> Task to carry out
Would you transcribe the records below from the line with "jeszcze dzisiaj. Serdecznie" to the line with "Ytterdörrar Enkel", ends included, exactly and with nothing more, leaving the pictures out?

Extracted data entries
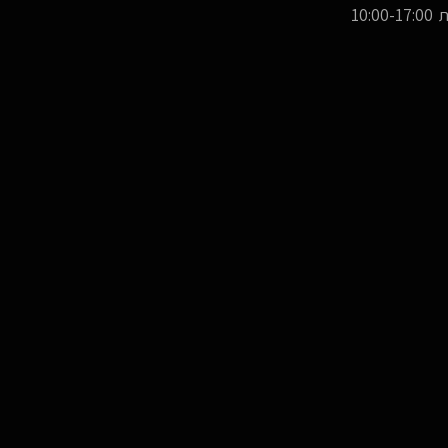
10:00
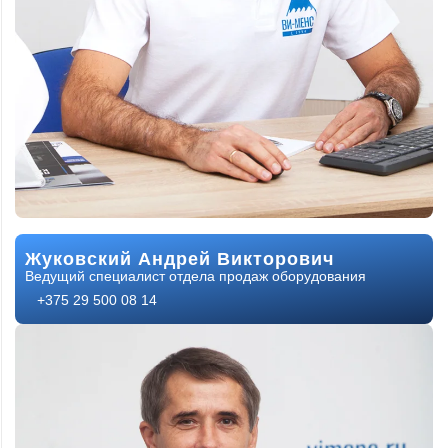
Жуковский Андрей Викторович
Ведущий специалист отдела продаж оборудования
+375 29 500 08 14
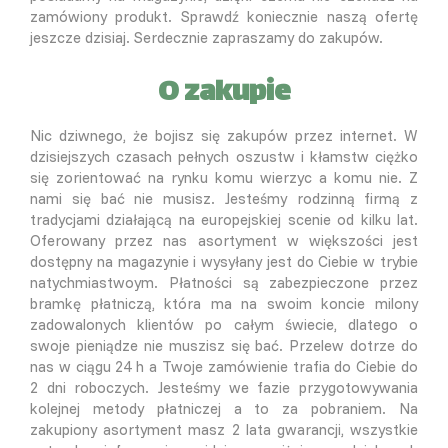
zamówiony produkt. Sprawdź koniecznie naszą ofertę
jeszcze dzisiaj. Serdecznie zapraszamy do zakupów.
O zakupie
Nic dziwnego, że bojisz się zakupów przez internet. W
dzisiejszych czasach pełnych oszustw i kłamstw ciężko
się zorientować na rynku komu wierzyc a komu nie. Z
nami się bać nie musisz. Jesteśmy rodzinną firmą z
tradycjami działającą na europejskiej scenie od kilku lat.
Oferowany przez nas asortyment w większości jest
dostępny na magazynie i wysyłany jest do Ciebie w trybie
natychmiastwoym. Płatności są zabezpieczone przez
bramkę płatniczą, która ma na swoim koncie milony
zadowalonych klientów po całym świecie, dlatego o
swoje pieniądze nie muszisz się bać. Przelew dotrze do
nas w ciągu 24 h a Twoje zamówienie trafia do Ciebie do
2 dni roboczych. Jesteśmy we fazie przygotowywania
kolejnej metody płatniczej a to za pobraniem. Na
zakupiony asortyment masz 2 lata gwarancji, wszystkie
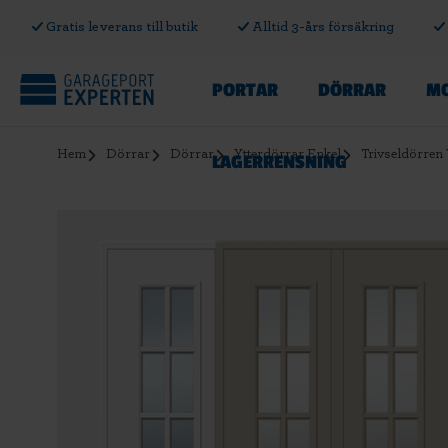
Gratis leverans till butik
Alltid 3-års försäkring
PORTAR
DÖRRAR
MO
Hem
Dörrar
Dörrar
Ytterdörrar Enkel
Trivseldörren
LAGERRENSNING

> Task response
jeszcze dzisiaj. Serdecznie zapraszamy do zakupów.
O zakupie
Nic dziwnego, że bojisz się zakupów przez internet. W
dzisiejszych czasach pełnych oszustw i kłamstw ciężko
się zorientować na rynku komu wierzyc a komu nie. Z
nami się bać nie musisz. Jesteśmy rodzinną firmą z
tradycjami działającą na europejskiej scenie od kilku lat.
Oferowany przez nas asortyment w większości jest
dostępny na magazynie i wysyłany jest do Ciebie w trybie
natychmiastwoym. Płatności są zabezpieczone przez
bramkę płatniczą, która ma na swoim koncie milony
zadowalonych klientów po całym świecie, dlatego o
swoje pieniądze nie muszisz się bać. Przelew dotrze do
nas w ciągu 24 h a Twoje zamówienie trafia do Ciebie do
2 dni roboczych. Jesteśmy we fazie przygotowywania
kolejnej metody płatniczej a to za pobraniem. Na
zakupiony asortyment masz 2 lata gwarancji, wszystkie
Gratis leverans till butik
Alltid 3-års försäkring
PORTAR
DÖRRAR
MO
Hem
Dörrar
Dörrar
Ytterdörrar Enkel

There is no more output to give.